_Exercise details_
Whenever the word "HubSpot" shows up in a line of the data, copy that line.

(Stored data entries)
══════════════════════════════
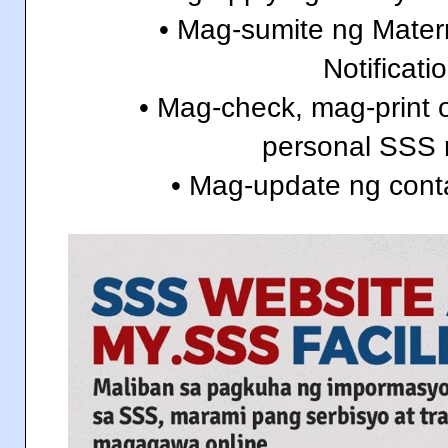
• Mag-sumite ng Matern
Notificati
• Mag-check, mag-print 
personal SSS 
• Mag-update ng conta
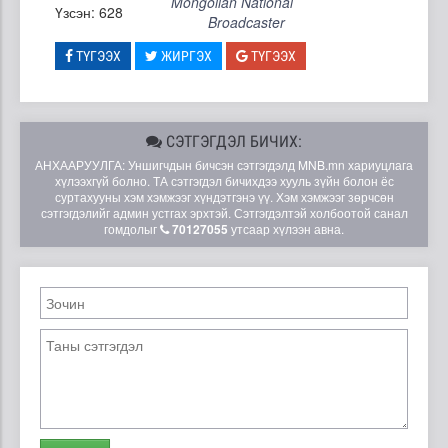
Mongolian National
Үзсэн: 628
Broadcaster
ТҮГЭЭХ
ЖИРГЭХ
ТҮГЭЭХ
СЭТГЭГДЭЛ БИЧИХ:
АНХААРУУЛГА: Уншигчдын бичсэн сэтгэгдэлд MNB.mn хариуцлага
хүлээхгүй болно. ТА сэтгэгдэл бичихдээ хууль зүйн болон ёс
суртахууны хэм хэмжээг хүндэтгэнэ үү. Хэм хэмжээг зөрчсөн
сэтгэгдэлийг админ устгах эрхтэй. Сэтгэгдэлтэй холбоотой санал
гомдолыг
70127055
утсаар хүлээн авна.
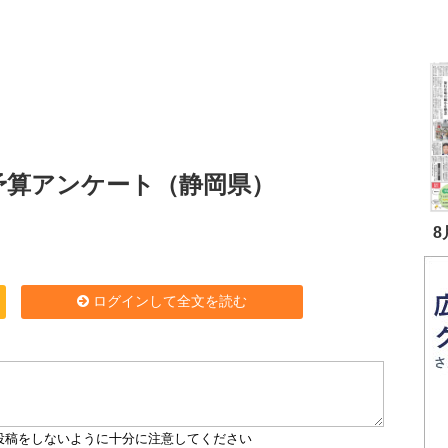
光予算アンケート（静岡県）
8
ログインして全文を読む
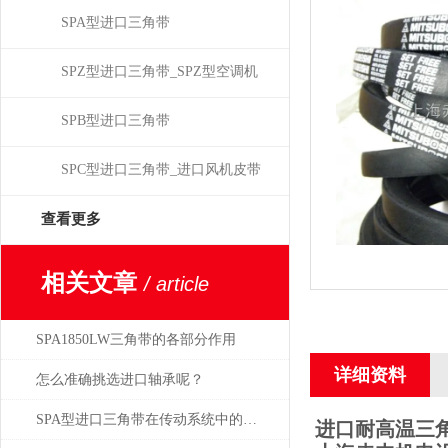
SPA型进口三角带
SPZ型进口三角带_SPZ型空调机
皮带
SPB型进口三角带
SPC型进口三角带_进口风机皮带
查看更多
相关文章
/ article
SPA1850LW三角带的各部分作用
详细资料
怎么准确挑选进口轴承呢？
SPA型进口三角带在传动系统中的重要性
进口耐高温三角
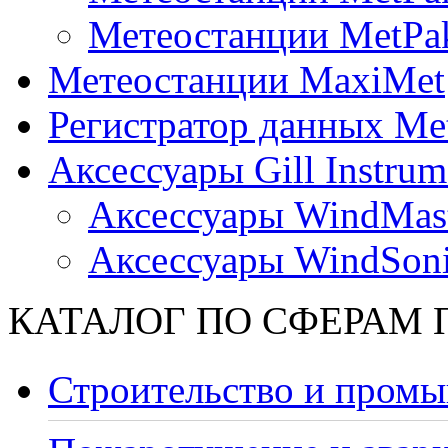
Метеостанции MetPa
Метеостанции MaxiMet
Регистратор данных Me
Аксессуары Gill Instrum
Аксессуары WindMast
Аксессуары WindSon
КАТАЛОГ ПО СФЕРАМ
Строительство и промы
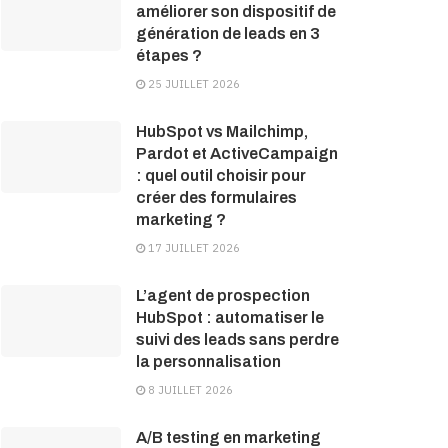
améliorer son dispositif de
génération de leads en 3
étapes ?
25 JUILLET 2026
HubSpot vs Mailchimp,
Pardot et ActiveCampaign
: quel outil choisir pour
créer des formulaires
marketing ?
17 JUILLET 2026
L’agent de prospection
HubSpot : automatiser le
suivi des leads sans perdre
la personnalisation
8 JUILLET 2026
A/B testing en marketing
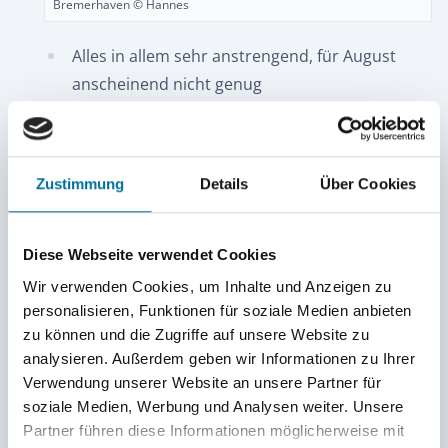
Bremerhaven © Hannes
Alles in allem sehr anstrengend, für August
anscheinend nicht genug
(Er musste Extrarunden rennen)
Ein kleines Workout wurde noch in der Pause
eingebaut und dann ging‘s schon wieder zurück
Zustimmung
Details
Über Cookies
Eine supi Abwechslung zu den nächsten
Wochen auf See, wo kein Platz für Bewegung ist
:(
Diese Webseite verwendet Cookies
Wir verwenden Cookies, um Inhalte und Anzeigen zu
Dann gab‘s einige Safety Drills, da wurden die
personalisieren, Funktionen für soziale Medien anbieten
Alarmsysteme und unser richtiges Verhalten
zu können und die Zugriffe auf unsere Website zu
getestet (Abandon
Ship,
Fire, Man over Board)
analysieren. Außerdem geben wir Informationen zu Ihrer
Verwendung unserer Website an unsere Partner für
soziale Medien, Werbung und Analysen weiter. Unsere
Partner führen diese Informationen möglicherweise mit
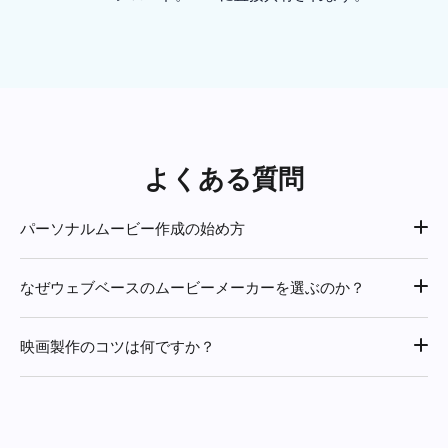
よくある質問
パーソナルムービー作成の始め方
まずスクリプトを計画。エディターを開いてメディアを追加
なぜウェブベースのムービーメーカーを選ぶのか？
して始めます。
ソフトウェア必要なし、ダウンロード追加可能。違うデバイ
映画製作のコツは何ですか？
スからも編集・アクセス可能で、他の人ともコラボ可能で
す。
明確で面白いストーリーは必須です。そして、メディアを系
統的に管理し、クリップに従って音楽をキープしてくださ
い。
══════════════════════════════
_Solution to the problem_
HubSpot vs Mailchimp,
HubSpot : automatiser le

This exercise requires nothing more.